复制构造函数:用于创建一个与另一个TcpVegas对象sock相同的新对象。
: TcpNewReno (sock):表明TcpVegas复制构造函数首先调用其父类TcpNewReno的复制构造函数来复制父类成员。- 接下来,复制
sock对象中的alpha、beta、gamma、baseRtt、minRtt和cntRtt成员变量的值到新对象。 m_doingVegasNow (true)和m_begSndNxt (0):与默认构造函数类似,初始化doingVegasNow为true和begSndNxt为0。- const TcpVegas& sock:参数
sock是TcpVegas类型的对象引用,它指向一个已经存在的对象
4.TcpVegas类中成员函数
(1) Fork函数
Ptr<TcpCongestionOps>
TcpVegas::Fork (void)
{
return CopyObject<TcpVegas> (this);
}
Fork函数用于创建当前TcpVegas对象的一个副本,并返回这个副本的智能指针;Ptr<TcpCongestionOps>是一个智能指针,指向TcpCongestionOps类型的对象。Ptr是NS-3中用于管理对象生命周期的智能指针模板类,而TcpCongestionOps是一个抽象基类,代表TCP拥塞控制操作。CopyObject<TcpVegas> (this):这是NS-3中用于复制对象的模板函数,它创建了当前对象的一个副本,并返回一个指向新对象的智能指针。这里的this指针指向当前的TcpVegas对象。
(2) PktsAcked函数
void
TcpVegas::PktsAcked (Ptr<TcpSocketState> tcb, uint32_t segmentsAcked,
const Time& rtt)
{
NS_LOG_FUNCTION (this << tcb << segmentsAcked << rtt);
if (rtt.IsZero ())
{
return;
}
m_minRtt = std::min (m_minRtt, rtt);
NS_LOG_DEBUG ("Updated m_minRtt = " << m_minRtt);
m_baseRtt = std::min (m_baseRtt, rtt);
NS_LOG_DEBUG ("Updated m_baseRtt = " << m_baseRtt);
// Update RTT counter
m_cntRtt++;
NS_LOG_DEBUG ("Updated m_cntRtt = " << m_cntRtt);
}- PktsAcked函数在收到ACK时被调用,用于更新最小 RTT(m_minRtt)和基础 RTT(m_baseRtt),并统计 RTT 样本的数量 (m_cntRtt)。
- 如果 rtt 为零,则直接返回,不进行任何操作。这通常是为了避免处理无效的数据(例如无效的 ACK 或零延迟的情况)。
std::min是 C++ 标准库中的一个函数模板,它返回两个参数中的较小值。- m_minRtt 表示当前连接或当前窗口内的最小 RTT。在每次收到 ACK 包时,如果新的 RTT 比当前记录的 m_minRtt 小,就会更新 m_minRtt。
std::min(m_minRtt, rtt) 会选择 m_minRtt 和当前 RTT 中较小的一个,并将其赋值给 m_minRtt。确保 m_minRtt 始终保持为最小的 RTT 值。 - m_baseRtt 用于记录连接过程中观察到的最小 RTT(通常是在连接的初期或网络的稳定阶段)。这代表了网络的基准延迟(即理想的延迟)。

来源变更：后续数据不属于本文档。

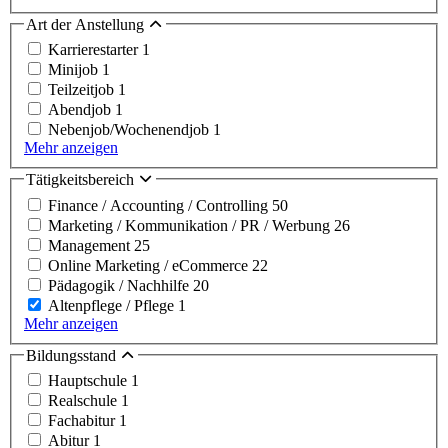
Art der Anstellung
Karrierestarter
1
Minijob
1
Teilzeitjob
1
Abendjob
1
Nebenjob/Wochenendjob
1
Mehr anzeigen
Tätigkeitsbereich
Finance / Accounting / Controlling
50
Marketing / Kommunikation / PR / Werbung
26
Management
25
Online Marketing / eCommerce
22
Pädagogik / Nachhilfe
20
Altenpflege / Pflege
1
Mehr anzeigen
Bildungsstand
Hauptschule
1
Realschule
1
Fachabitur
1
Abitur
1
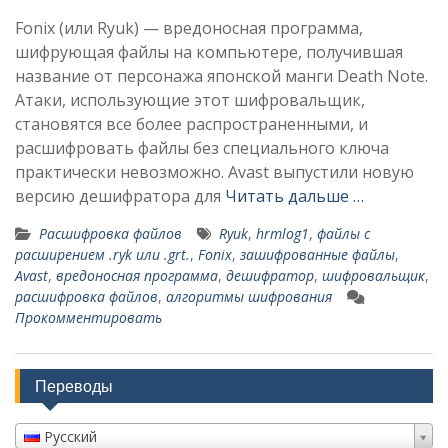
Fonix (или Ryuk) — вредоносная программа,
шифрующая файлы на компьютере, получившая
название от персонажа японской манги Death Note.
Атаки, использующие этот шифровальщик,
становятся все более распространенными, и
расшифровать файлы без специального ключа
практически невозможно. Avast выпустили новую
версию дешифратора для
Читать дальше …
Расшифровка файлов
Ryuk
,
hrmlog1
,
файлы с
расширением .ryk или .grt.
,
Fonix
,
зашифрованные файлы
,
Avast
,
вредоносная программа
,
дешифратор
,
шифровальщик
,
расшифровка файлов
,
алгоритмы шифрования
Прокомментировать
Переводы
Русский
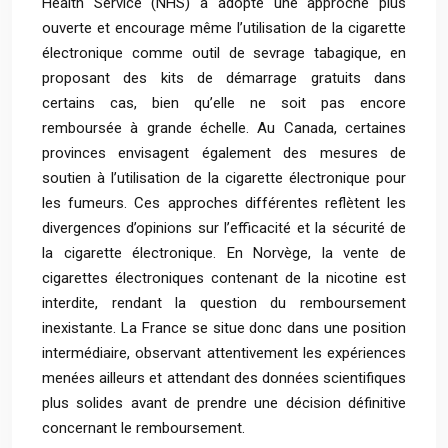
Health Service (NHS) a adopté une approche plus
ouverte et encourage même l’utilisation de la cigarette
électronique comme outil de sevrage tabagique, en
proposant des kits de démarrage gratuits dans
certains cas, bien qu’elle ne soit pas encore
remboursée à grande échelle. Au Canada, certaines
provinces envisagent également des mesures de
soutien à l’utilisation de la cigarette électronique pour
les fumeurs. Ces approches différentes reflètent les
divergences d’opinions sur l’efficacité et la sécurité de
la cigarette électronique. En Norvège, la vente de
cigarettes électroniques contenant de la nicotine est
interdite, rendant la question du remboursement
inexistante. La France se situe donc dans une position
intermédiaire, observant attentivement les expériences
menées ailleurs et attendant des données scientifiques
plus solides avant de prendre une décision définitive
concernant le remboursement.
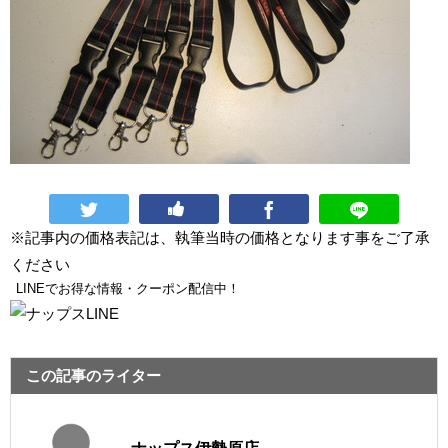
※記事内の価格表記は、執筆当時の価格となります事をご了承
ください
LINEでお得な情報・クーポン配信中！
この記事のライター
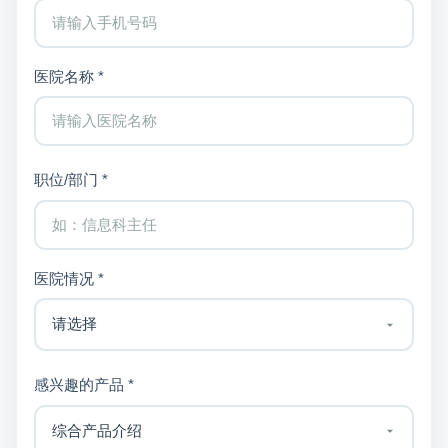
医院名称 *
职位/部门 *
医院情况 *
感兴趣的产品 *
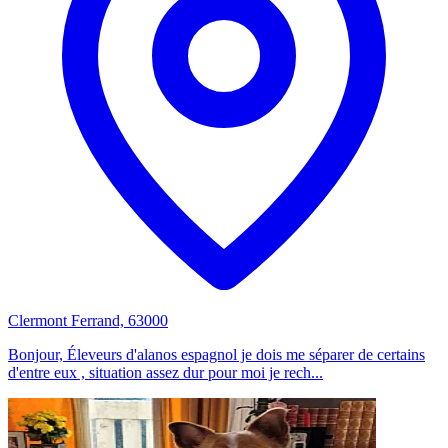
Clermont Ferrand, 63000
Bonjour, Éleveurs d'alanos espagnol je dois me séparer de certains
d'entre eux , situation assez dur pour moi je rech...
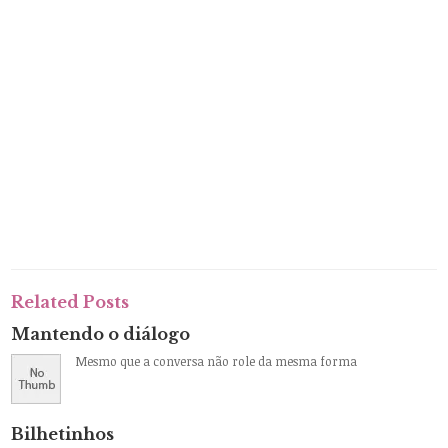
Related Posts
Mantendo o diálogo
Mesmo que a conversa não role da mesma forma
Bilhetinhos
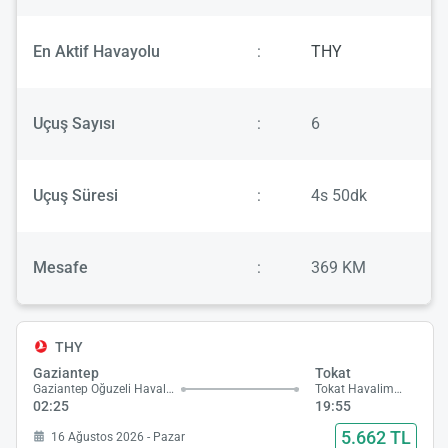
En Aktif Havayolu
:
THY
Uçuş Sayısı
:
6
Uçuş Süresi
:
4s 50dk
Mesafe
:
369 KM
THY
Gaziantep
Tokat
Gaziantep Oğuzeli Havalimanı
Tokat Havalimanı
02:25
19:55
5.662 TL
16 Ağustos 2026 - Pazar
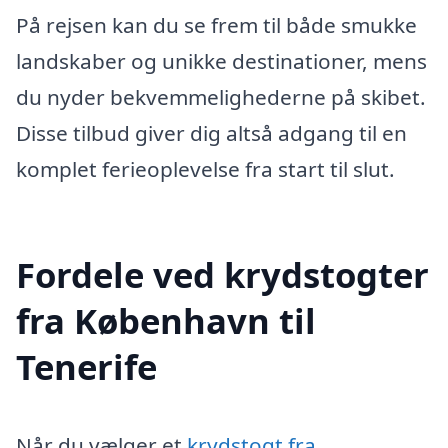
På rejsen kan du se frem til både smukke
landskaber og unikke destinationer, mens
du nyder bekvemmelighederne på skibet.
Disse tilbud giver dig altså adgang til en
komplet ferieoplevelse fra start til slut.
Fordele ved krydstogter
fra København til
Tenerife
Når du vælger et
krydstogt fra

- 与 m_minRtt 类似,m_baseRtt 会更新为当前 RTT 和已有的 m_baseRtt 中的最小值。这可以确保 m_baseRtt 始终为连接期间的最小延迟。
- m_cntRtt 是 RTT 样本的计数器。每次收到 ACK 包时,都会增加 m_cntRtt 的值,表示新的 RTT 样本被记录。
baseRtt 和 minRtt的区别见:
TCP Vegas拥塞控制算法——baseRtt 和 minRtt的区别-CSDN博客
(3) EnableVegas函数
void
TcpVegas::EnableVegas (Ptr<TcpSocketState> tcb)
{
NS_LOG_FUNCTION (this << tcb);
m_doingVegasNow = true;
m_begSndNxt = tcb->m_nextTxSequence;
m_cntRtt = 0;
m_minRtt = Time::Max ();
}
void
TcpVegas::DisableVegas ()
{
NS_LOG_FUNCTION (this);
m_doingVegasNow = false;
}EnableVegas函数用于启用Vegas算法。m_doingVegasNow标志被设置为true,表示Vegas算法现在被激活。m_begSndNxt被设置为下一个传输序列号,用于跟踪Vegas周期的开始。- 将
m_cntRtt成员变量重置为0,在每个新的Vegas周期开始时重置这个计数器。 - 将
m_minRtt重置为Time::Max(),即最大可能的时间值;用于在新的Vegas周期中重新寻找最小的RTT值。
(4) DisableVegas函数
void TcpVegas::DisableVegas ()
{
NS_LOG_FUNCTION (this);
m_doingVegasNow = false;
}DisableVegas函数用于禁用Vegas算法。m_doingVegasNow标志被设置为false,表示Vegas算法现在被禁用。